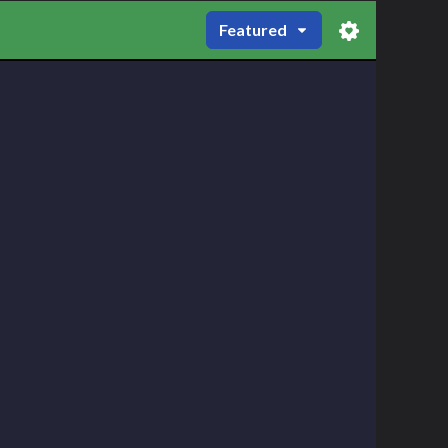
Featured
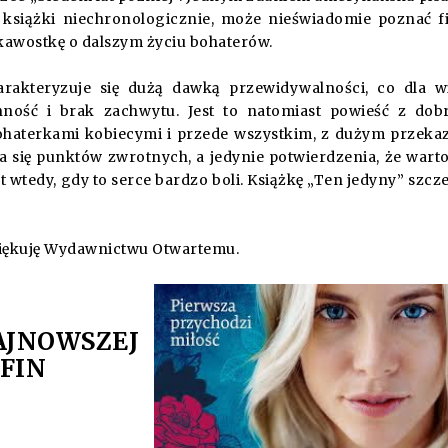
a książki niechronologicznie, może nieświadomie poznać f
iekawostkę o dalszym życiu bohaterów.
arakteryzuje się dużą dawką przewidywalności, co dla w
ność i brak zachwytu. Jest to natomiast powieść z do
haterkami kobiecymi i przede wszystkim, z dużym przek
a się punktów zwrotnych, a jedynie potwierdzenia, że warto
 wtedy, gdy to serce bardzo boli. Książkę „Ten jedyny” szcz
iękuję
Wydawnictwu Otwartemu
.
AJNOWSZEJ
FFIN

Description of the task: The copy must match the listing above exactly but contain no pictures.

Answer to this problem:
Featured
a książki niechronologicznie, może nieświadomie poznać f
iekawostkę o dalszym życiu bohaterów.
arakteryzuje się dużą dawką przewidywalności, co dla w
ność i brak zachwytu. Jest to natomiast powieść z do
haterkami kobiecymi i przede wszystkim, z dużym przek
a się punktów zwrotnych, a jedynie potwierdzenia, że warto
 wtedy, gdy to serce bardzo boli. Książkę „Ten jedyny” szcz
iękuję
Wydawnictwu Otwartemu
.
AJNOWSZEJ
FFIN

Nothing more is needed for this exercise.